## Requirement
Apart from the images, reproduce all of the data word for word.

## Extracted page text data
____________
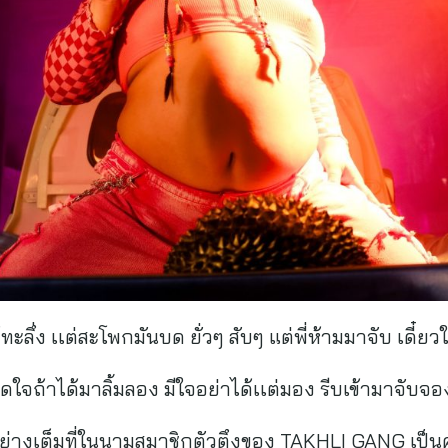
ด้ทะลึ่ง เเต่สะโพกมันบด ยั่วๆ สับๆ แต่พี่ห้ามมาจับ เดี
จถ้าได้มาลิ้มลอง มีใจอย่าได้เเต่มอง รีบเข้ามาจับจอง
ย่างเต็มที่ในนามสมาชิกตัวตึงของ TAKHLI GANG เป็นค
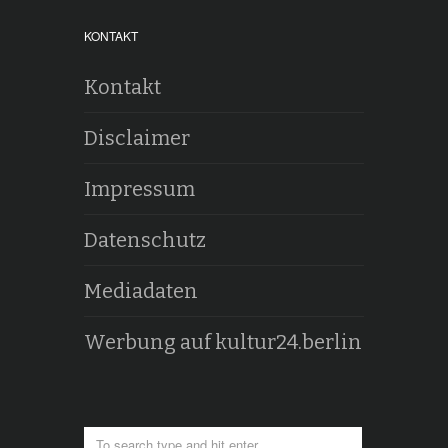
KONTAKT
Kontakt
Disclaimer
Impressum
Datenschutz
Mediadaten
Werbung auf kultur24.berlin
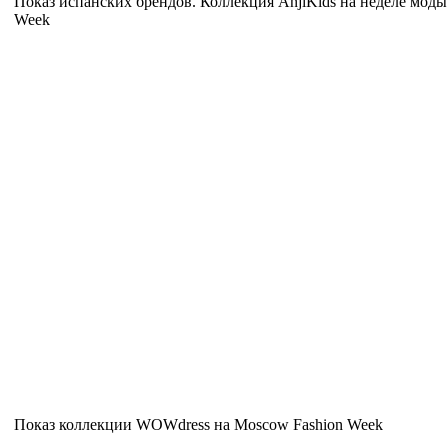
Показ испанских брендов. Коллекция AnjiKids на неделе моды
Week
Показ коллекции WOWdress на Moscow Fashion Week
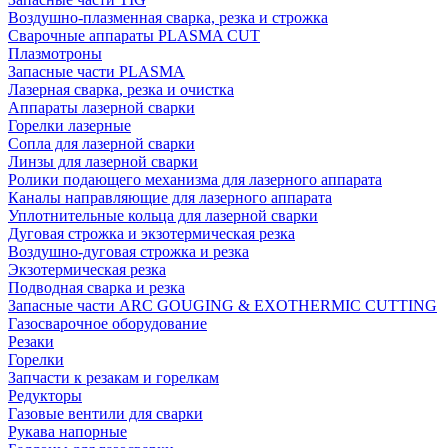
Воздушно-плазменная сварка, резка и строжка
Сварочные аппараты PLASMA CUT
Плазмотроны
Запасные части PLASMA
Лазерная сварка, резка и очистка
Аппараты лазерной сварки
Горелки лазерные
Сопла для лазерной сварки
Линзы для лазерной сварки
Ролики подающего механизма для лазерного аппарата
Каналы направляющие для лазерного аппарата
Уплотнительные кольца для лазерной сварки
Дуговая строжка и экзотермическая резка
Воздушно-дуговая строжка и резка
Экзотермическая резка
Подводная сварка и резка
Запасные части ARC GOUGING & EXOTHERMIC CUTTING
Газосварочное оборудование
Резаки
Горелки
Запчасти к резакам и горелкам
Редукторы
Газовые вентили для сварки
Рукава напорные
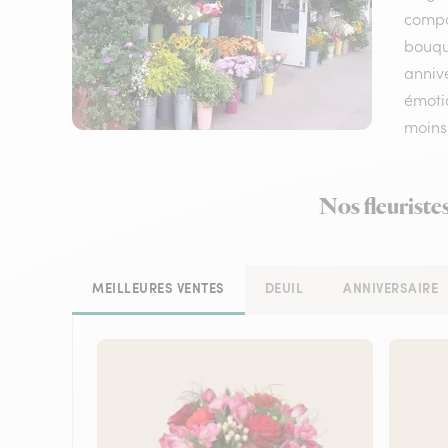
compos
bouqu
annive
émotio
moins
Nos fleuriste
MEILLEURES VENTES
DEUIL
ANNIVERSAIRE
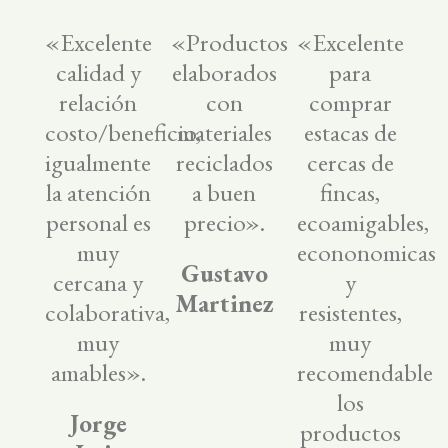
«Excelente
«Productos
«Excelente
calidad y
elaborados
para
relación
con
comprar
costo/beneficio,
materiales
estacas de
igualmente
reciclados
cercas de
la atención
a buen
fincas,
personal es
precio».
ecoamigables,
muy
econonomicas
Gustavo
cercana y
y
Martinez
colaborativa,
resistentes,
muy
muy
amables».
recomendable
los
Jorge
productos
____________
## Output of the task
ด้ทะลึ่ง เเต่สะโพกมันบด ยั่วๆ สับๆ แต่พี่ห้ามมาจับ เดี
จถ้าได้มาลิ้มลอง มีใจอย่าได้เเต่มอง รีบเข้ามาจับจอง
ย่างเต็มที่ในนามสมาชิกตัวตึงของ TAKHLI GANG เป็นค
KONTAKT
Kontakt
Disclaimer
Impressum
Datenschutz
Mediadaten
Werbung auf kultur24.berlin
Показ испанских брендов. Коллекция AnjiKids на неделе моды
Week
Показ коллекции WOWdress на Moscow Fashion Week
Воздушно-плазменная сварка, резка и строжка
Сварочные аппараты PLASMA CUT
Плазмотроны
Запасные части PLASMA
Лазерная сварка, резка и очистка
Аппараты лазерной сварки
Горелки лазерные
Сопла для лазерной сварки
Линзы для лазерной сварки
Ролики подающего механизма для лазерного аппарата
Каналы направляющие для лазерного аппарата
Уплотнительные кольца для лазерной сварки
Дуговая строжка и экзотермическая резка
Воздушно-дуговая строжка и резка
Экзотермическая резка
Подводная сварка и резка
Запасные части ARC GOUGING & EXOTHERMIC CUTTING
Газосварочное оборудование
Резаки
Горелки
Запчасти к резакам и горелкам
Редукторы
Газовые вентили для сварки
Рукава напорные
compos
bouqu
annive
émotio
moins
Nos fleuriste
MEILLEURES VENTES
DEUIL
ANNIVERSAIRE
«Excelente
«Productos
«Excelente
calidad y
elaborados
para
relación
con
comprar
costo/beneficio,
materiales
estacas de
igualmente
reciclados
cercas de
la atención
a buen
fincas,
personal es
precio».
ecoamigables,
muy
econonomicas
Gustavo
cercana y
y
Martinez
colaborativa,
resistentes,
muy
muy
amables».
recomendable
los
Jorge
productos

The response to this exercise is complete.